VTOrc is the automated fault detection and repair tool of Vitess.
It follows the following high level steps for finding problems and fixing them -
It queries the vttablets every instance-poll-time to gather information about the underlying MySQL instances.
It also contacts the topology-server every topo-information-refresh-duration to know the desired state of the topology.
Based on the information collected, VTOrc finds if there are any configuration issue on any of the MySQL instances and takes appropriate actions.
These are then fixed by issuing RPCs to the associated vttablets
start: Collect Information
topoServer: Topology Server
infoCollected: Information Received
problems: Problems Found
fixes: Run Fixes
start --> topoServer: Every `topo-information-refresh-duration`
start --> vttablets: Every `instance-poll-time`
topoServer --> infoCollected: Keyspace and Vttablet records
vttablets --> infoCollected: MySQL information
infoCollected --> problems: Analyze collected information
problems --> fixes: RPCs to Vttablets
Users are encouraged to run multiple instances of VTOrc monitoring the same cluster because VTOrc too, like any other service is liable to failure
for reasons out of its control. Also, users run vtctld instances which can be used to run commands which alter the desired topology (PlannedReparentShard)
and durability requirements (SetKeyspaceDurabilityPolicy).
The most logical question that arises is how do we ensure coordination between multiple VTOrc instances and vtctld.
We do so by using the existing central topology-server.
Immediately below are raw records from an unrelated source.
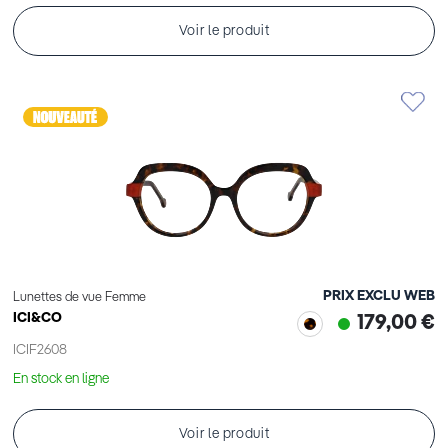
Voir le produit
PRIX EXCLU WEB
Lunettes de vue Femme
ICI&CO
179,00 €
ICIF2608
En stock en ligne
Voir le produit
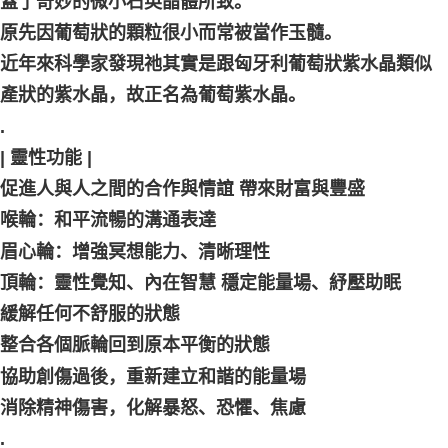
蓋了奇妙的微小石英晶體所致。
原先因葡萄狀的顆粒很小而常被當作玉髓。
近年來科學家發現祂其實是跟匈牙利葡萄狀紫水晶類似
產狀的紫水晶，故正名為葡萄紫水晶。
. ⠀
| 靈性功能 |
促進人與人之間的合作與情誼 帶來財富與豐盛
喉輪：和平流暢的溝通表達
眉心輪：增強冥想能力、清晰理性
頂輪：靈性覺知、內在智慧 穩定能量場、紓壓助眠
緩解任何不舒服的狀態
整合各個脈輪回到原本平衡的狀態
協助創傷過後，重新建立和諧的能量場
消除精神傷害，化解暴怒、恐懼、焦慮
. ⠀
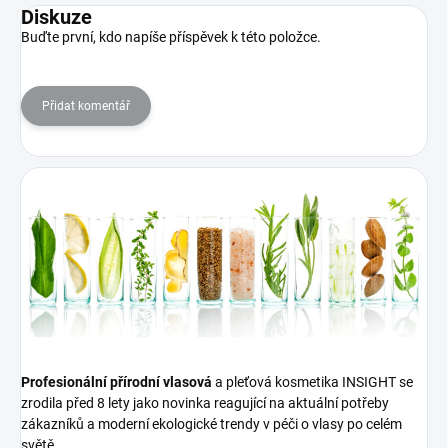
Diskuze
Buďte první, kdo napíše příspěvek k této položce.
Přidat komentář
Profesionální přírodní vlasová
a pleťová kosmetika INSIGHT se
zrodila před 8 lety jako novinka reagující na aktuální potřeby
zákazníků a moderní ekologické trendy v péči o vlasy po celém
světě.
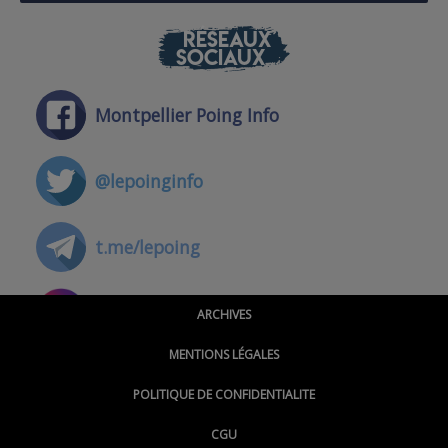
RÉSEAUX
SOCIAUX
Montpellier Poing Info
@lepoinginfo
t.me/lepoing
@montpellierpoinginfo
ARCHIVES
MENTIONS LÉGALES
@lepoinginfo.bsky.social
POLITIQUE DE CONFIDENTIALITE
CGU
@LePoingMontpellier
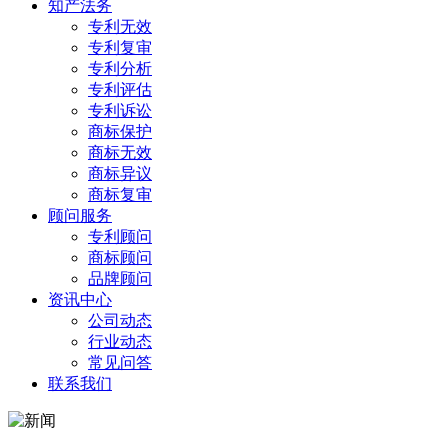
知产法务
专利无效
专利复审
专利分析
专利评估
专利诉讼
商标保护
商标无效
商标异议
商标复审
顾问服务
专利顾问
商标顾问
品牌顾问
资讯中心
公司动态
行业动态
常见问答
联系我们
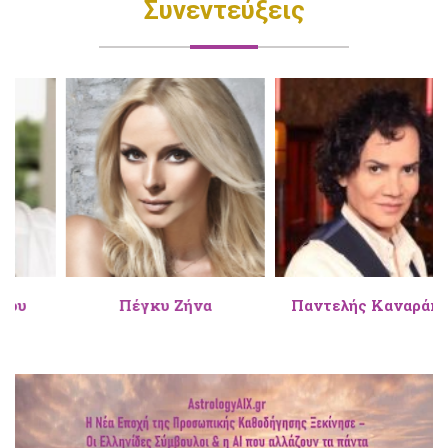
Συνεντεύξεις
Πέγκυ Ζήνα
Παντελής Καναράκης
Each of these services, acquire a shard lock before it proceeds to run any fixes.
This ensures that there is only one actor at any given point of time trying to alter the cluster.
Another cause of concern could be recoveries run on stale data collected by VTOrc.
Since VTOrc instances use a polling method to load the information they use for fault detection, they can sometimes read outdated information.
To prevent VTOrc instances from running incorrect/unnecessary recoveries, all VTOrc instances refresh their local information that they require
for the fix after acquiring a shard lock.